◆ **Records for the task**:

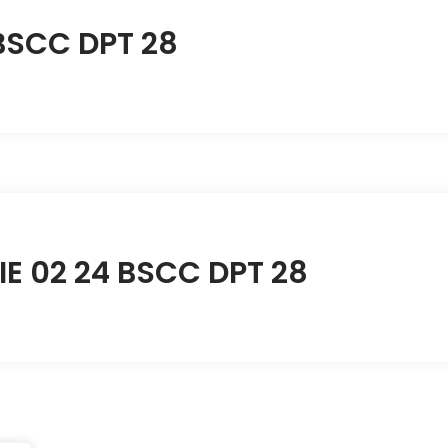
 BSCC DPT 28
IE 02 24 BSCC DPT 28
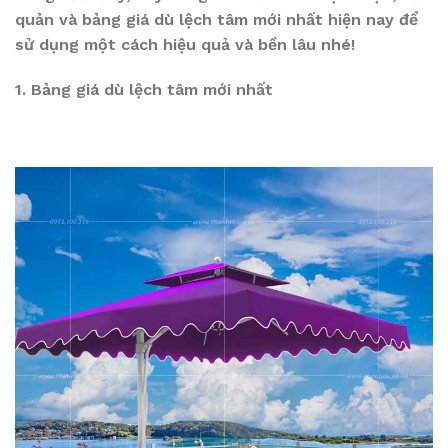
quản và bảng giá dù lệch tâm mới nhất hiện nay để
sử dụng một cách hiệu quả và bền lâu nhé!
1. Bảng giá dù lệch tâm mới nhất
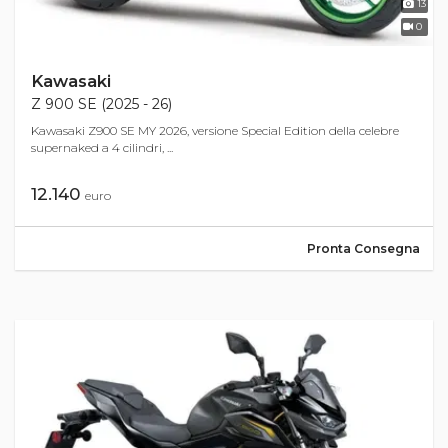
13
0
Kawasaki
Z 900 SE (2025 - 26)
Kawasaki Z900 SE MY 2026, versione Special Edition della celebre
supernaked a 4 cilindri, ...
12.140
euro
Pronta Consegna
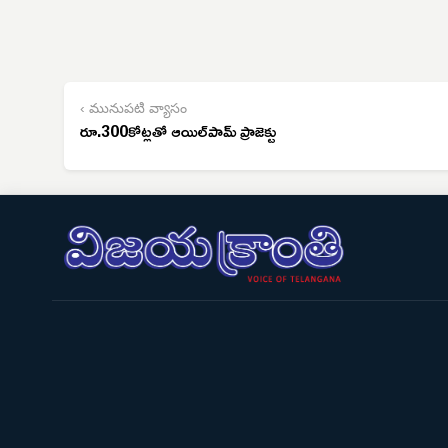
‹ మునుపటి వ్యాసం
రూ.300కోట్లతో ఆయిల్‌పామ్ ప్రాజెక్టు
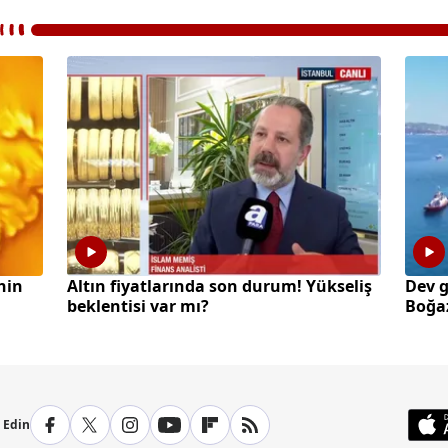
hin
Altın fiyatlarında son durum! Yükseliş
Dev 
beklentisi var mı?
Boğaz
p Edin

◆ **Instructions for the task**:
What number of lines in the records hold "Kawasaki"? Reply with that number alone.

◆ **Your response**:
2